With a career spanning more than fifty years, singer/songwriter Russell Morris’ experience pursuing a career in music exemplifies the unpredictable nature of the industry, while also reinforcing the importance of remaining positive and motivated in one’s career, and the importance of building a strong network of industry contacts.
Singer of the original version of the Johnny Young-written and Ian “Molly” Meldrum produced Australian rock classic, The Real Thing, Russell’s career is one which has experienced a range of highs and lows. The Real Thing, released in 1969 has been recognised as one of the top 30 Australian songs of all time. Despite experiencing such success, Russell has experienced hardship over the ensuing decades in being able to continue pursuing music. As he recalls:
“For a while there, I couldn’t make any money. I would probably do 15 shows a year at the most, and the rest of the time I was trying to write television ads, commercials and things to make money so I could survive, and that was really, really hard.”
While being recognised for his contribution to the Australian music landscape would see him be inducted into the ARIA [Australian Record Industry Association] Hall of Fame in 2008, it was a bittersweet moment for Russell, but also the catalyst for him to re-commit to music:
“It was like, go and sit on the porch, you’ve done your bit, just move out the way, this is your contribution to music; now you’ve got it, there’s the door. So I thought, wow, is that it? That’s it; I’ve got my gold watch and I thought, damn it; so that’s when I started to galvanise myself and thought, right, I’m going to do another album.”
A resurgence would occur for Russell in 2012 with the release of the ARIA Award winning album Sharkmouth:
“ABC [radio] picked it up and the album just went straight through the roof. All the community [radio] stations picked it up as well. It was like a juggernaut.

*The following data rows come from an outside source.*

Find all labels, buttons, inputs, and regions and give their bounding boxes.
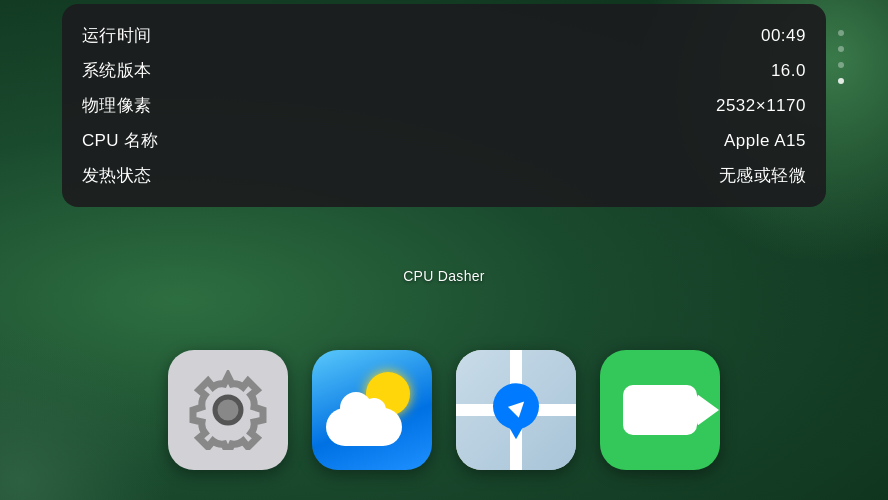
label-os: 系统版本 xyxy=(82,59,151,82)
label-cpu: CPU 名称 xyxy=(82,129,158,152)
cloud-icon xyxy=(326,408,402,446)
maps-app-icon[interactable]: ▶ xyxy=(456,350,576,470)
info-row-resolution: 物理像素 2532×1170 xyxy=(82,88,806,123)
settings-icon-bg xyxy=(168,350,288,470)
label-uptime: 运行时间 xyxy=(82,24,151,47)
weather-icon-bg xyxy=(312,350,432,470)
info-row-thermal: 发热状态 无感或轻微 xyxy=(82,158,806,193)
value-resolution: 2532×1170 xyxy=(716,96,806,116)
info-row-uptime: 运行时间 00:49 xyxy=(82,18,806,53)
settings-app-icon[interactable] xyxy=(168,350,288,470)
app-name-text: CPU Dasher xyxy=(403,268,485,284)
maps-icon-bg: ▶ xyxy=(456,350,576,470)
label-thermal: 发热状态 xyxy=(82,164,151,187)
facetime-icon-bg xyxy=(600,350,720,470)
value-os: 16.0 xyxy=(771,61,806,81)
app-name-label: CPU Dasher xyxy=(0,268,888,284)
maps-arrow-icon: ▶ xyxy=(503,392,531,420)
info-panel: 运行时间 00:49 系统版本 16.0 物理像素 2532×1170 CPU … xyxy=(62,4,826,207)
info-row-os: 系统版本 16.0 xyxy=(82,53,806,88)
weather-app-icon[interactable] xyxy=(312,350,432,470)
label-resolution: 物理像素 xyxy=(82,94,151,117)
scroll-dot-3 xyxy=(838,62,844,68)
camera-icon xyxy=(623,385,697,435)
value-cpu: Apple A15 xyxy=(724,131,806,151)
gear-icon xyxy=(188,370,268,450)
value-uptime: 00:49 xyxy=(761,26,806,46)
scroll-dot-1 xyxy=(838,30,844,36)
scroll-dot-2 xyxy=(838,46,844,52)
scroll-dot-4-active xyxy=(838,78,844,84)
app-dock: ▶ xyxy=(0,350,888,470)
maps-pin-icon: ▶ xyxy=(493,383,539,429)
info-row-cpu: CPU 名称 Apple A15 xyxy=(82,123,806,158)
value-thermal: 无感或轻微 xyxy=(719,164,807,187)
scroll-indicator xyxy=(838,30,844,84)
facetime-app-icon[interactable] xyxy=(600,350,720,470)
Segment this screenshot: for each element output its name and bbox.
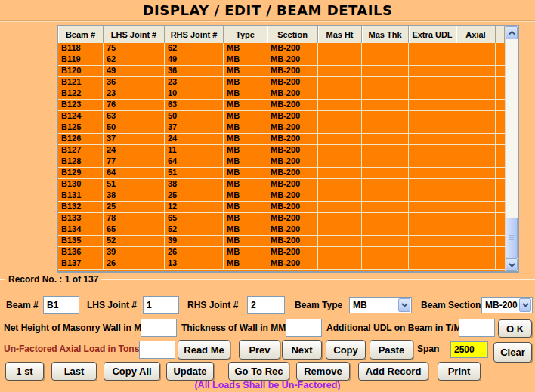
table-cell: B128 <box>58 156 104 167</box>
table-row[interactable]: B1322512MBMB-200 <box>58 202 505 213</box>
title-divider <box>0 20 535 22</box>
table-cell <box>456 190 496 201</box>
table-cell <box>362 66 409 76</box>
prev-button[interactable]: Prev <box>239 340 280 360</box>
table-row[interactable]: B1196249MBMB-200 <box>58 54 505 66</box>
wall-thickness-field[interactable] <box>286 319 322 337</box>
table-row[interactable]: B1187562MBMB-200 <box>58 43 505 54</box>
table-row[interactable]: B1296451MBMB-200 <box>58 168 505 179</box>
table-row[interactable]: B1263724MBMB-200 <box>58 134 505 145</box>
table-row[interactable]: B1313825MBMB-200 <box>58 190 505 202</box>
go-to-record-button[interactable]: Go To Rec <box>228 362 289 381</box>
table-cell: MB-200 <box>268 66 318 76</box>
scroll-thumb[interactable] <box>506 218 518 258</box>
table-cell: 25 <box>165 190 224 201</box>
column-header: Mas Ht <box>318 26 362 43</box>
scroll-down-button[interactable] <box>506 258 518 271</box>
beam-number-field[interactable] <box>43 296 79 314</box>
wall-thickness-label: Thickness of Wall in MM <box>181 319 286 337</box>
paste-button[interactable]: Paste <box>370 340 413 360</box>
table-cell: 13 <box>165 258 224 269</box>
table-cell <box>362 122 409 133</box>
table-row[interactable]: B1237663MBMB-200 <box>58 100 505 111</box>
beam-type-dropdown-button[interactable] <box>398 298 410 312</box>
column-header-filler <box>496 26 505 43</box>
grid-vertical-scrollbar[interactable] <box>505 26 518 271</box>
table-row[interactable]: B1363926MBMB-200 <box>58 247 505 258</box>
last-record-button[interactable]: Last <box>51 362 97 381</box>
table-cell: MB-200 <box>268 111 318 122</box>
table-cell: 63 <box>104 111 165 122</box>
extra-udl-label: Additional UDL on Beam in T/M <box>326 319 461 337</box>
add-record-button[interactable]: Add Record <box>358 362 428 381</box>
table-cell: 39 <box>165 236 224 246</box>
table-row[interactable]: B1213623MBMB-200 <box>58 77 505 88</box>
remove-button[interactable]: Remove <box>296 362 350 381</box>
table-cell <box>409 224 456 235</box>
wall-height-field[interactable] <box>141 319 177 337</box>
table-cell: MB <box>224 134 268 144</box>
copy-button[interactable]: Copy <box>326 340 366 360</box>
scroll-track[interactable] <box>506 39 518 258</box>
lhs-joint-field[interactable] <box>143 296 179 314</box>
frame-border-right <box>101 279 535 280</box>
beam-section-dropdown[interactable]: MB-200 <box>481 297 533 313</box>
table-cell <box>318 134 362 144</box>
clear-button[interactable]: Clear <box>493 342 532 363</box>
beam-type-dropdown[interactable]: MB <box>349 297 412 313</box>
table-cell: 75 <box>104 43 165 54</box>
table-cell: 49 <box>104 66 165 76</box>
table-row[interactable]: B1204936MBMB-200 <box>58 66 505 77</box>
update-button[interactable]: Update <box>166 362 214 381</box>
table-cell: 52 <box>104 236 165 246</box>
table-cell: MB <box>224 258 268 269</box>
table-cell: MB-200 <box>268 88 318 99</box>
table-row[interactable]: B1305138MBMB-200 <box>58 179 505 190</box>
table-cell: B121 <box>58 77 104 88</box>
table-row[interactable]: B1287764MBMB-200 <box>58 156 505 168</box>
table-cell <box>456 236 496 246</box>
table-row[interactable]: B1222310MBMB-200 <box>58 88 505 100</box>
grid-body: B1187562MBMB-200B1196249MBMB-200B1204936… <box>58 43 505 271</box>
table-cell: 51 <box>165 168 224 178</box>
column-header: Type <box>224 26 268 43</box>
table-cell: MB-200 <box>268 134 318 144</box>
table-row[interactable]: B1355239MBMB-200 <box>58 236 505 247</box>
rhs-joint-field[interactable] <box>247 296 285 314</box>
table-cell: MB <box>224 43 268 54</box>
table-cell <box>456 145 496 156</box>
beam-type-selected-value: MB <box>350 298 397 313</box>
table-cell <box>409 247 456 258</box>
table-row[interactable]: B1372613MBMB-200 <box>58 258 505 270</box>
table-cell: 12 <box>165 202 224 212</box>
table-row[interactable]: B1272411MBMB-200 <box>58 145 505 156</box>
table-cell: MB <box>224 190 268 201</box>
table-cell <box>456 202 496 212</box>
table-cell: 65 <box>165 213 224 224</box>
table-cell <box>318 190 362 201</box>
first-record-button[interactable]: 1 st <box>5 362 44 381</box>
table-cell: B136 <box>58 247 104 258</box>
copy-all-button[interactable]: Copy All <box>104 362 160 381</box>
extra-udl-field[interactable] <box>459 319 495 337</box>
table-row[interactable]: B1346552MBMB-200 <box>58 224 505 236</box>
table-row[interactable]: B1255037MBMB-200 <box>58 122 505 134</box>
table-cell: 26 <box>165 247 224 258</box>
column-header: Beam # <box>58 26 104 43</box>
table-cell: B120 <box>58 66 104 76</box>
table-cell <box>318 77 362 88</box>
print-button[interactable]: Print <box>438 362 481 381</box>
beam-section-dropdown-button[interactable] <box>519 298 531 312</box>
table-cell: 11 <box>165 145 224 156</box>
table-row[interactable]: B1246350MBMB-200 <box>58 111 505 122</box>
table-cell <box>318 111 362 122</box>
ok-button[interactable]: O K <box>498 319 532 338</box>
axial-load-field[interactable] <box>139 341 175 359</box>
span-field[interactable] <box>450 341 488 358</box>
table-cell <box>362 247 409 258</box>
next-button[interactable]: Next <box>282 340 322 360</box>
read-me-button[interactable]: Read Me <box>178 340 230 360</box>
table-cell <box>362 111 409 122</box>
scroll-up-button[interactable] <box>506 26 518 39</box>
table-row[interactable]: B1337865MBMB-200 <box>58 213 505 224</box>
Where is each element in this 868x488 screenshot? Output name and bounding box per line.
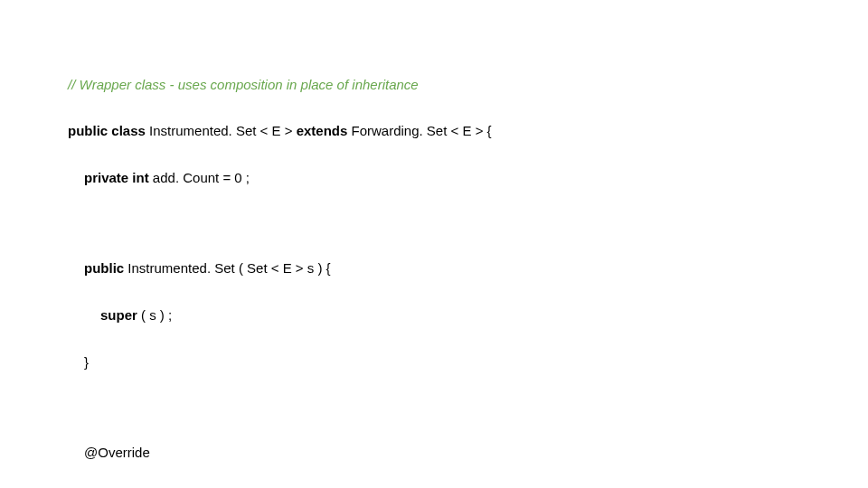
close-brace: } (68, 354, 868, 370)
ctor-decl: public Instrumented. Set ( Set < E > s )… (68, 260, 868, 276)
code-block: // Wrapper class - uses composition in p… (68, 45, 868, 488)
blank-line (68, 401, 868, 414)
blank-line (68, 217, 868, 230)
override-annotation: @Override (68, 445, 868, 460)
ctor-body: super ( s ) ; (68, 307, 868, 323)
comment-line: // Wrapper class - uses composition in p… (68, 77, 868, 92)
field-decl: private int add. Count = 0 ; (68, 170, 868, 185)
class-decl: public class Instrumented. Set < E > ext… (68, 123, 868, 138)
code-slide: // Wrapper class - uses composition in p… (0, 0, 868, 488)
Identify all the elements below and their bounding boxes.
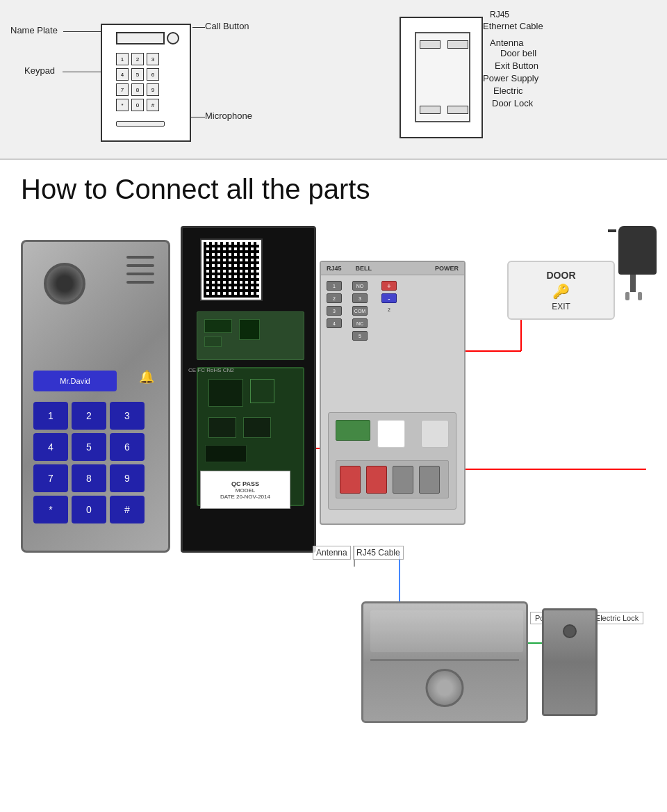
port-3 <box>420 106 440 114</box>
qr-code <box>200 238 263 301</box>
lock-cylinder <box>426 669 464 707</box>
prong-2 <box>638 292 642 300</box>
bottom-connectors <box>336 460 449 498</box>
db-key-8: 8 <box>72 464 106 492</box>
power-ports: + - 2 <box>381 281 397 341</box>
qr-pattern <box>204 242 259 298</box>
rj45-label: RJ45 <box>490 10 509 19</box>
key-7: 7 <box>116 83 129 96</box>
db-key-2: 2 <box>72 402 106 430</box>
antenna-label: Antenna <box>490 38 523 48</box>
bell-port-nc: NC <box>352 318 368 328</box>
relay-2 <box>243 417 271 438</box>
terminal-controller: RJ45 BELL POWER 1 2 3 4 NO 3 COM NC <box>320 261 466 525</box>
door-bell-label: Door bell <box>500 48 536 58</box>
gray-module <box>421 420 449 448</box>
speaker-line-1 <box>126 256 154 259</box>
rj45-port-1: 1 <box>327 281 342 291</box>
doorbell-unit: Mr.David 🔔 1 2 3 4 5 6 7 8 9 * 0 # <box>21 240 170 553</box>
prong-1 <box>625 292 629 300</box>
relay-1 <box>208 417 236 438</box>
lock-latch <box>542 608 598 716</box>
latch-screw <box>563 624 577 638</box>
exit-label: EXIT <box>552 302 570 311</box>
qc-label-box: QC PASS MODEL DATE 20-NOV-2014 <box>200 471 290 509</box>
power-port-minus: - <box>381 293 397 303</box>
key-3: 3 <box>147 53 159 65</box>
gray-connector <box>393 466 413 494</box>
date-text: DATE 20-NOV-2014 <box>220 494 270 500</box>
keypad-grid: 1 2 3 4 5 6 7 8 9 * 0 # <box>116 53 159 111</box>
rj45-port-4: 4 <box>327 318 342 328</box>
key-6: 6 <box>147 68 159 81</box>
power-supply-label-top: Power Supply <box>483 73 538 83</box>
chip-3 <box>239 319 260 340</box>
port-1 <box>420 40 440 49</box>
certification-text: CE FC RoHS CN2 <box>188 367 234 373</box>
name-plate-text: Mr.David <box>60 377 90 385</box>
power-port-plus: + <box>381 281 397 291</box>
ethernet-cable-label: Ethernet Cable <box>483 21 543 31</box>
lock-body <box>361 601 528 723</box>
connection-diagram: Mr.David 🔔 1 2 3 4 5 6 7 8 9 * 0 # <box>21 226 667 768</box>
door-exit-button[interactable]: DOOR 🔑 EXIT <box>507 261 615 320</box>
adapter-prongs <box>625 292 642 300</box>
name-plate-display: Mr.David <box>33 371 117 391</box>
db-key-hash: # <box>110 496 145 523</box>
key-8: 8 <box>131 83 144 96</box>
power-adapter <box>611 226 667 309</box>
terminal-header-row: RJ45 BELL POWER <box>321 262 464 275</box>
adapter-plug <box>630 275 636 292</box>
db-key-1: 1 <box>33 402 68 430</box>
rj45-port-3: 3 <box>327 306 342 316</box>
small-board <box>197 311 304 360</box>
key-star: * <box>116 99 129 111</box>
keypad-label: Keypad <box>24 65 55 76</box>
speaker-line-4 <box>126 281 154 284</box>
db-key-7: 7 <box>33 464 68 492</box>
speaker-line-3 <box>126 273 154 275</box>
door-label: DOOR <box>547 270 576 281</box>
screen-outline <box>116 32 165 44</box>
adapter-cord <box>608 229 616 232</box>
microphone-label: Microphone <box>205 111 252 121</box>
name-plate-line <box>63 31 101 32</box>
db-key-4: 4 <box>33 433 68 461</box>
door-lock-label: Door Lock <box>492 98 533 108</box>
qc-pass-text: QC PASS <box>231 480 259 487</box>
db-key-3: 3 <box>110 402 145 430</box>
antenna-conn-label: Antenna <box>313 546 351 560</box>
rj45-header: RJ45 <box>327 265 342 272</box>
connect-section: How to Connect all the parts <box>0 160 667 782</box>
port-4 <box>447 106 468 114</box>
rj45-ports: 1 2 3 4 <box>327 281 342 341</box>
lock-top-area <box>370 610 523 652</box>
bell-icon: 🔔 <box>139 369 154 384</box>
parts-diagram: 1 2 3 4 5 6 7 8 9 * 0 # Name Plate <box>0 0 667 160</box>
bell-port-3: 3 <box>352 293 368 303</box>
connect-title: How to Connect all the parts <box>21 174 646 205</box>
connector-strip <box>205 445 247 462</box>
main-chip <box>208 379 243 407</box>
bell-port-com: COM <box>352 306 368 316</box>
key-1: 1 <box>116 53 129 65</box>
port-2 <box>447 40 468 49</box>
keypad-line <box>63 72 101 72</box>
key-5: 5 <box>131 68 144 81</box>
back-panel-diagram: RJ45 Ethernet Cable Antenna Door bell Ex… <box>344 10 657 149</box>
camera-lens <box>44 263 85 304</box>
front-panel-diagram: 1 2 3 4 5 6 7 8 9 * 0 # Name Plate <box>10 10 323 149</box>
chip-2 <box>204 336 222 347</box>
power-header: POWER <box>435 265 459 272</box>
speaker-line-2 <box>126 264 154 267</box>
wifi-chip <box>250 379 274 403</box>
rj45-cable-conn-label: RJ45 Cable <box>353 546 404 560</box>
db-key-9: 9 <box>110 464 145 492</box>
rj45-port-2: 2 <box>327 293 342 303</box>
key-9: 9 <box>147 83 159 96</box>
back-panel-inner <box>415 32 470 122</box>
db-key-0: 0 <box>72 496 106 523</box>
terminal-ports-row: 1 2 3 4 NO 3 COM NC 5 + - 2 <box>321 275 464 346</box>
microphone-outline <box>116 121 165 127</box>
terminal-lower-board <box>328 412 456 510</box>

But that album, as I said, won an ARIA, it was a platinum album, it was top 10, it was the biggest Australian selling album of that year.”
Russell credits his positivity and the strong support network of industry connections he has developed over the life of his career with being able to sustain himself through difficult periods. While he recognises that networking is a skill to learn (“some people are good at it and some people aren’t”), he says:
“Connections are really, really important. It becomes very important not to become a diva and not to treat people in a way that you think that you’re better than they are… You have to show respect for people and I think that helps your connections. Holding grudges doesn’t help either.”
Valuing the contribution of his backing band, one of the key challenges Russell experiences is being able to have a regular stream of live performances in place in so as to support the members financially. Being able to do this, however, is impacted by the relatively small music market in Australia (“you can’t work every single week”). Making his living primarily from live performances means that Russell spends considerable time traveling, and therefore is often away from home. He recognises that while he is fortunate – and enjoys traveling – this can take its toll, particularly when performing in regional areas of the country.
Despite these challenges, Russell continues to find passion in music, by discovering new ways of playing the guitar. A commitment to learning (“I’m always challenging myself, trying to find a new mountain to climb”), is what continues to sustain Russell:
“I like to keep my explorer shoes on. I like to be the type of person that continues to discover new things and discover new things musically, and record new albums… I try to discover new things, and I try to surprise the people that have been so generous to buy my records.”
After more than five decades in the industry, Russell has witnessed the shift from vinyl to CDs to streaming, and broad shifts in consumer behaviours relating to the sale of singles and albums. He sees particular challenges for musicians who are reliant on streaming as an income stream, and for those who work as the song writers for other artists. One way he sees of mitigating this impact is to increase the royalties being paid to musicians, which would help them in being able to generate a liveable income (“they’re always trying to get increased royalties but it just doesn’t seem to happen”). As he explains:
“Big artists are safe, but it’s the little artists that I worry about. Of course there’s someone that’s always going to break through and become really big but there’s a lot that’s going to fall through the cracks. A lot that’ll fall through the cracks that if they had been nurtured they could have been something special.”